Uterine stromal sarcomatous cells overexpress Bcl-2 probably as a result of chromosomal rearrangement, and they typically show low mitotic activity and negligible tumor cell necrosis and/or apoptosis. In contrast to the parameters used in the evaluation of uterine leiomyomatous lesions, muscle or vascular invasion becomes the yardstick in the differentiation between a benign stromal nodule and stromal sarcoma. Typically, myometrial invasion is in the form of tentacles, but may also present as an intramyometrial nodule or rarely diffuse myometrial thickening with no evident tumor mass formation. While uterine stromal cells develop a close functional/histological relationship with arterioles, sarcomatous cells tend to invade lymphatics and veins.

Uterine stromal lesions frequently show divergent differentiations, and unfamiliarity with this important feature could lead to erroneous diagnoses. For instance, frequent sex cord elements, glandular structures, and heterologous elements can be seen. Stromal hyalinization and smooth muscle differentiation can also be present resulting in a diagnosis of mixed stromal–smooth muscle tumor.

Adenosarcoma and adenofibroma can also show sex cord differentiation and heterologous elements. They can, however, be differentiated from low-grade endometrial stromal sarcoma with glandular differentiation by the presence of their leaflike growth pattern. Adenosarcoma differs from adenofibroma in that it has periglandular condensation of stromal cells which have increased cellularity, mitotic activity, and cytological atypia [37]. This is in stark contrast to mammary phyllodes tumors in which periglandular stromal cell condensation is not a sign of malignancy. Instead, malignant phyllodes tumor is characterized by marked stromal overgrowth. Only a small fraction of adenosarcomas share this feature.
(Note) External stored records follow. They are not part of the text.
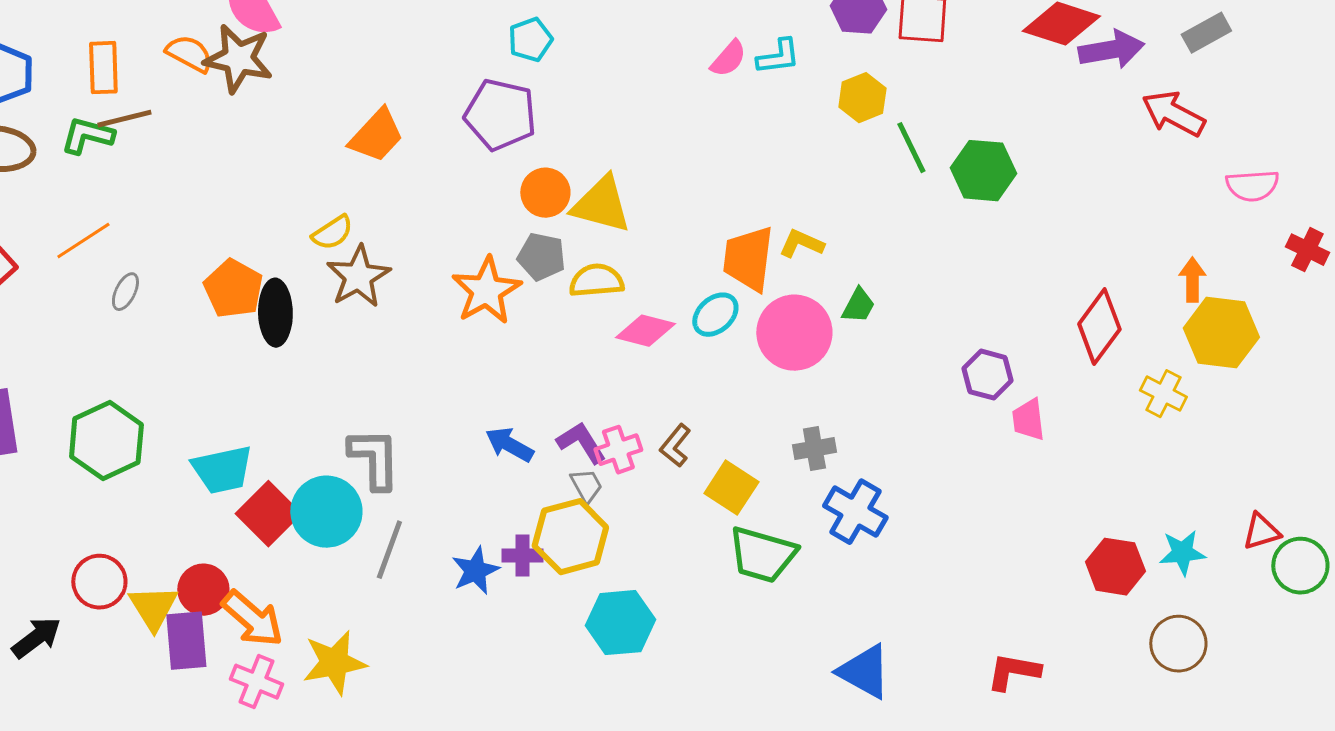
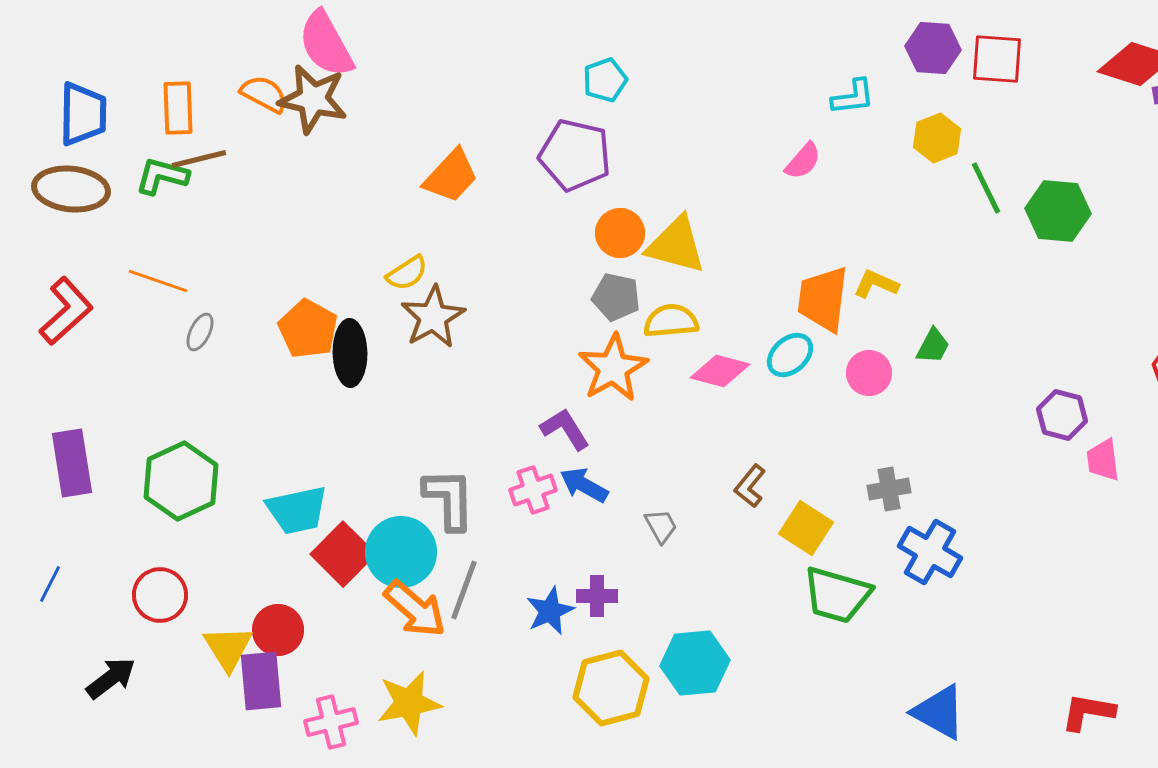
pink semicircle: (728, 59) -> (803, 161), moved
orange line: (83, 241) -> (158, 281), turned 52
orange star: (486, 291) -> (613, 368), moved
pink circle: (794, 333) -> (869, 373), size x0.6
purple L-shape: (581, 443) -> (565, 429), moved
pink cross: (618, 450) -> (533, 490), moved
yellow hexagon: (570, 537) -> (611, 688), moved
red circle: (99, 582) -> (160, 595), moved
orange arrow: (252, 619) -> (415, 609), moved
pink cross: (256, 682) -> (331, 722), turned -36

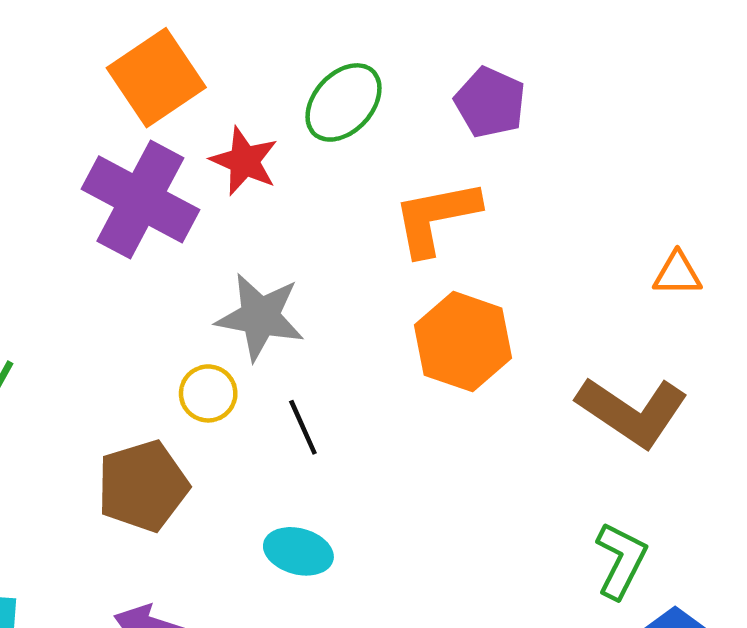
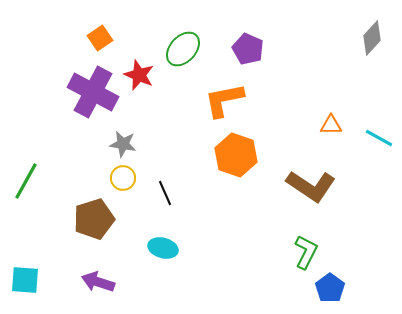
orange square: (156, 78) -> (100, 38), size x0.6
gray star: (260, 317) -> (123, 144), moved, size x0.7

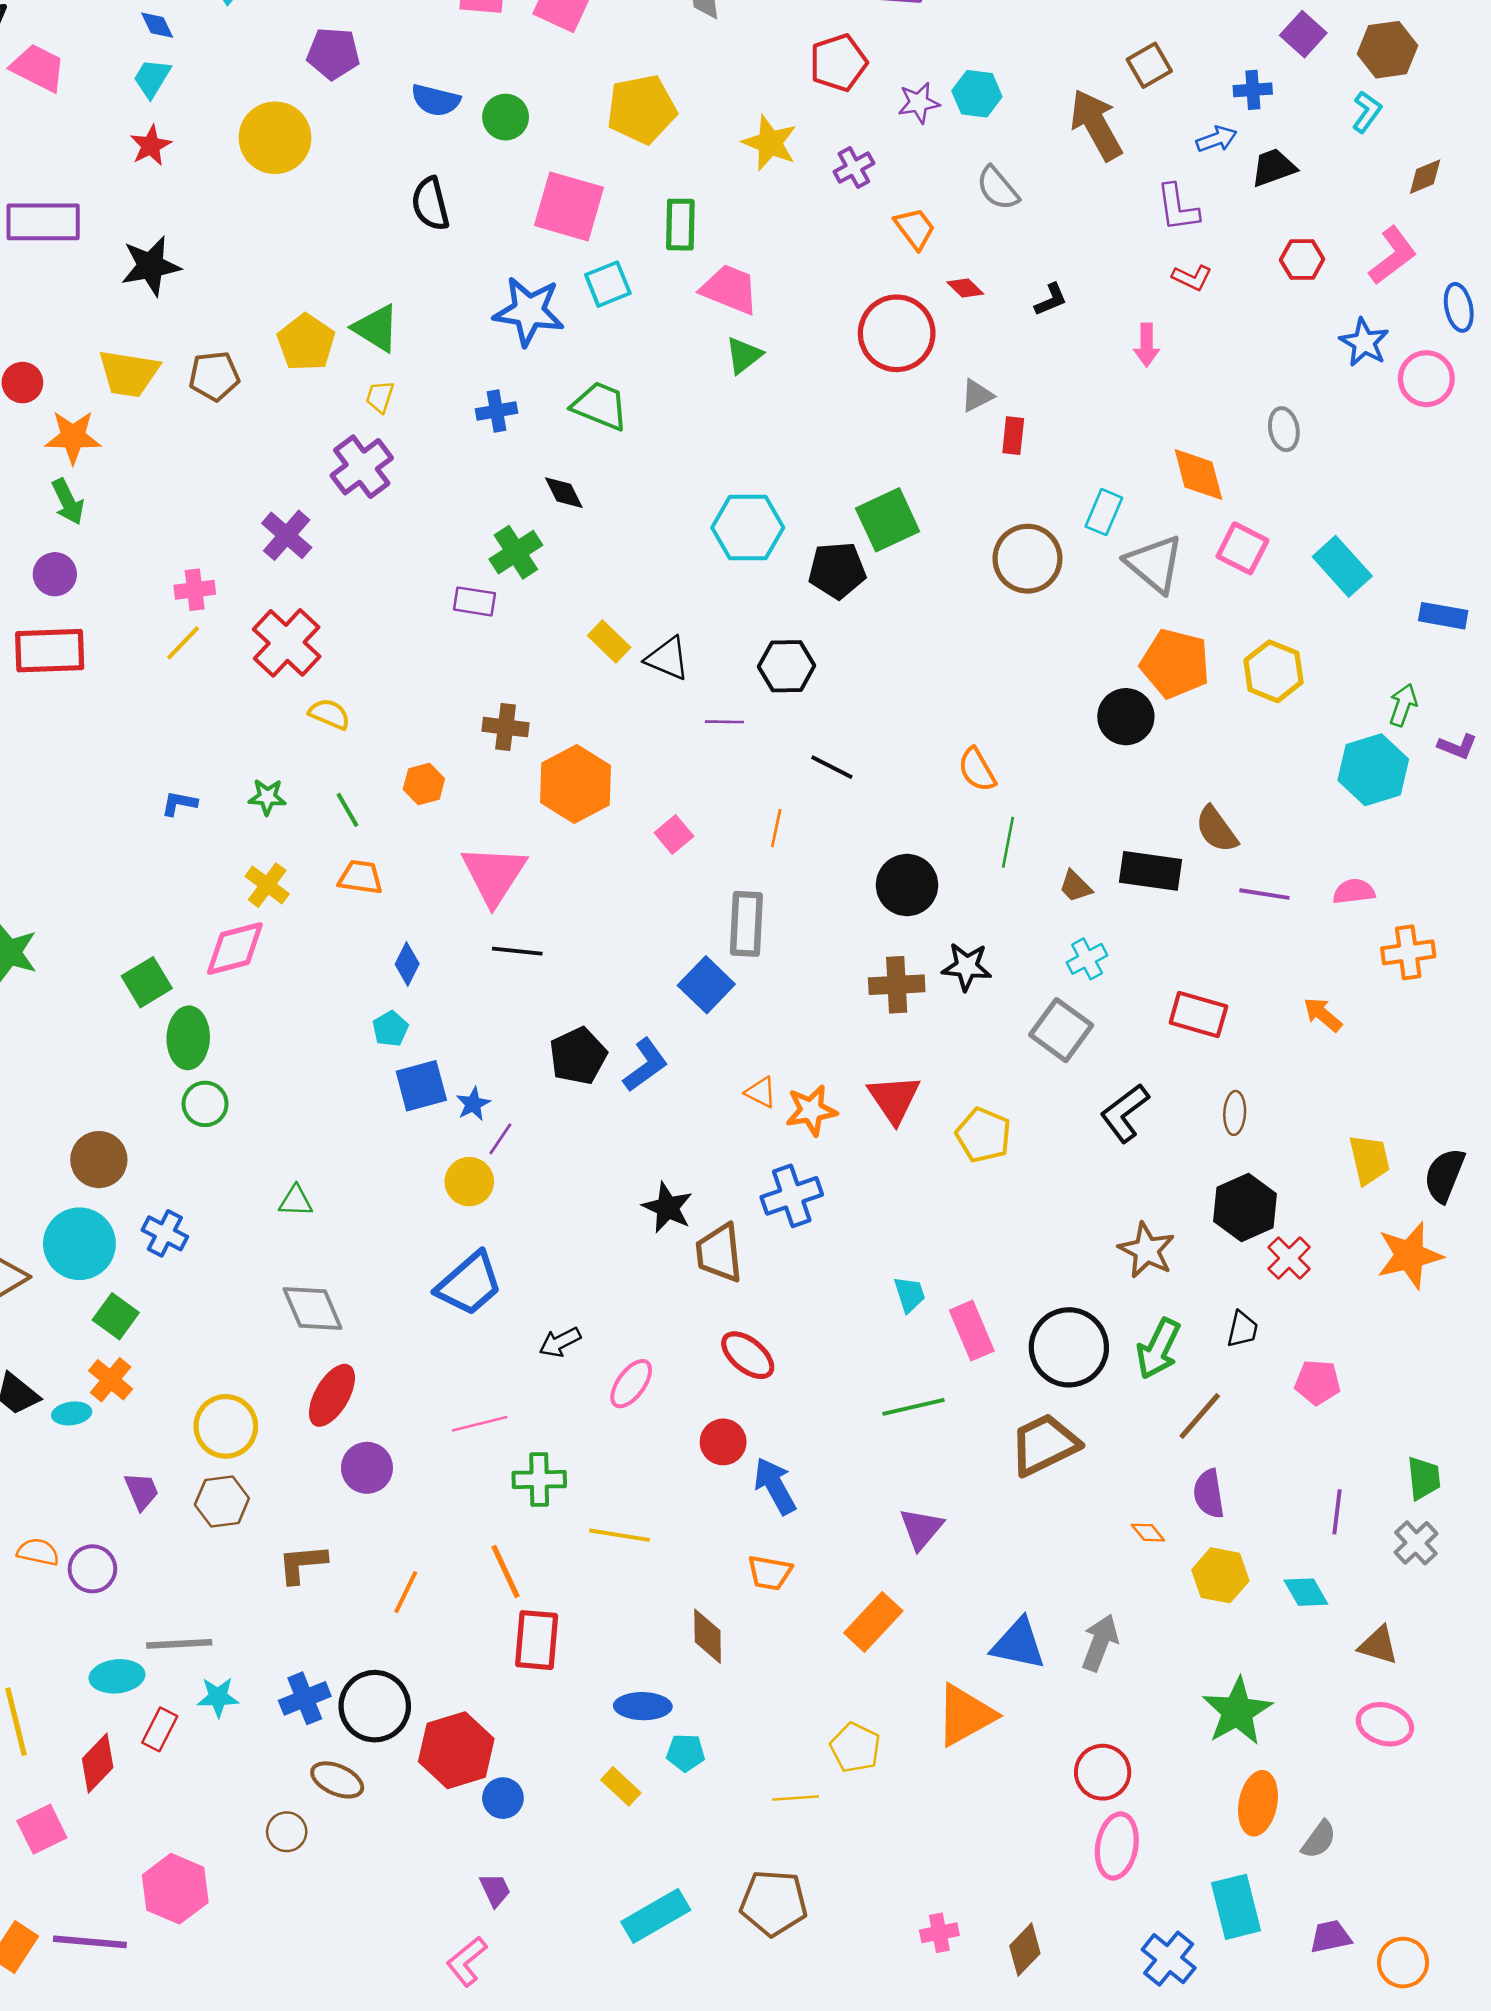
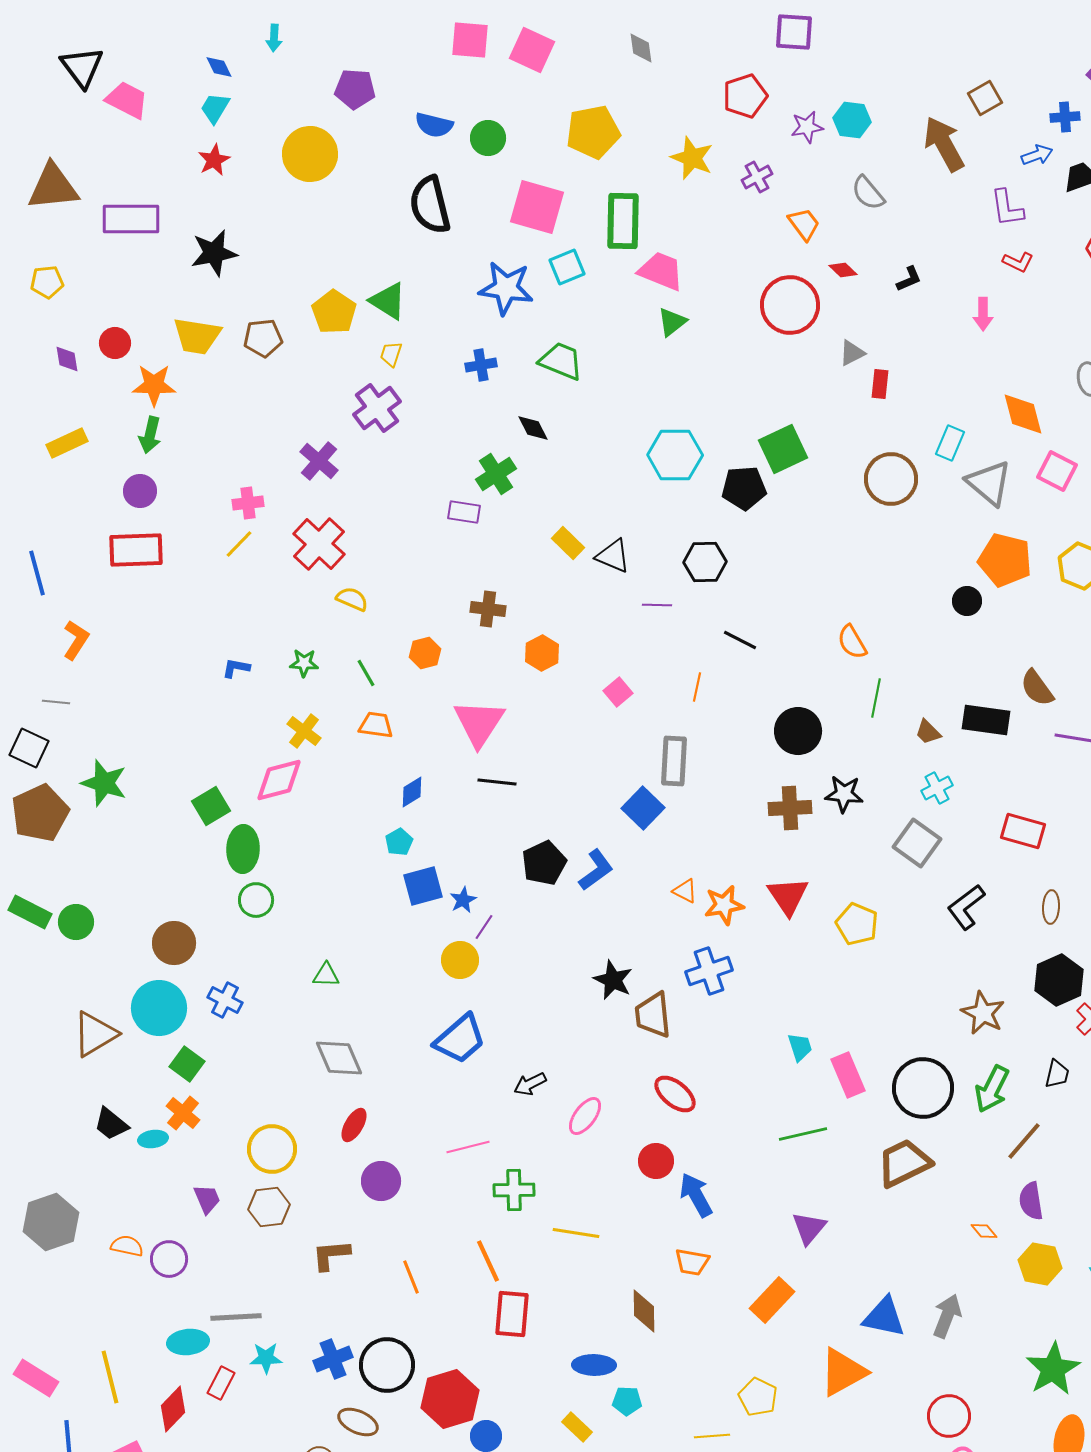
black semicircle: (430, 204) -> (430, 205), size x1.4
green rectangle: (680, 225) -> (623, 221), size x1.4
green arrow: (68, 502) -> (150, 435), turned 39
black circle: (1126, 717) -> (967, 601), size x0.7
orange hexagon: (575, 784) -> (542, 653), size x0.6
blue diamond: (407, 964) -> (412, 792), turned 32
red ellipse: (332, 1395) -> (354, 1125), size x0.7
orange line: (406, 1592) -> (411, 1277), turned -48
The uterine smooth muscle tissue (myometrium) is programmed to respond to steroid hormones in order to provide a muscular conglomerate for labor. During pregnancy, the uterine smooth muscle tissue undergoes tremendous increase in mass through cellular hyperplasia and hypertrophy. Understandably, there should be multiple protective mechanisms to keep this extraordinary growth potential in check in nongravid conditions. Commonly encountered uterine leiomyomas are characterized by a variety of simple genetic changes involving multiple pathways (mechanisms) [38]. The multiple involved pathways might account for the many variants of uterine leiomyoma. Some of them show concerning features and they include mitotically active, cellular, atypical (with bizarre nuclei), dissecting, vascular invasion and even metastasizing variants.

The predominant view holds that most leiomyosarcomas arise de novo and they contain far more complex cytogenetic changes than leiomyomas. These complex chromosomal abnormalities lead to genomic instability and knockdown of the protective mechanisms, allowing aggressive growth, recurrence, and frequent metastasis.